Suburban botanising

Monica Frisch

This spring, when the lockdown resulting from the covid-19 pandemic meant I was not going out to work, I nevertheless went botanising. Although without transport I did not go far, I was determined to get out for a walk every day and liked to have a focus for my perambulations.

This landscaped area alongside the flats on Rustat Avenue may not look particularly interesting, but in previous years I had found unexpected plants there, so it was the focus for some of my walks. What people who saw me peering at the ground thought I was doing I don’t know.

But I had to peer at the ground as the vegetation was very short and the interesting plants very small. Between mid-March and mid-April there was lots of Early Forget-me-not Myosotis ramossisima and also Spring Vetch Vicia lathyroides (which is too tiny for me to photograph) which is normally associated with sandy soils. The suspicion is that the builders may have used sand from the Breckland, where the plant is more common, which brought with it the seeds.

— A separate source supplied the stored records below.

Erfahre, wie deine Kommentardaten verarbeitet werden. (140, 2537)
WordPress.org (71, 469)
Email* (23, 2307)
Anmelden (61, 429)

The area has been landscaped, with some planting of trees and, mostly under them, large numbers of spring bulbs including snowdrops and narcissi. But Spring Starflower Tristagma uniflorum (formerly Ipheion) appeared well away from all the planted bulbs and looked as if it might have turned up unaided.

There were also plants to be found in the neighbouring streets and not just ‘weeds’ like Dandelions, Groundsel or Shepherd’s Purse. Some were garden escapes, like this fine species of Euphorbia. I could see it growing in a garden but it had clearly spread outside the garden.

In the same one kilometre square as the Rustat Avenue flats is Coleridge Recreation Ground. Much of this is grassland but along the railings there is a quite large patch of a Fumitory that I had not seen before. White Ramping Fumitory Fumaria capreolata is an alien in Cambridgeshire but has been found at a variety of locations in Cambridge. Alan Leslie had first recorded the plants scattered along the railings on the Davy Road edge of the Recreation Ground in 2008.

A somewhat unexpected sight also along the railings on Davy Road was several plants of Broad Bean Vicia fava. It shows you never know what plants you will come across during suburban botanising.

All the plants photographed were recorded in southern half of the one kilometre square TL4657 between 26th March and 27th April 2020.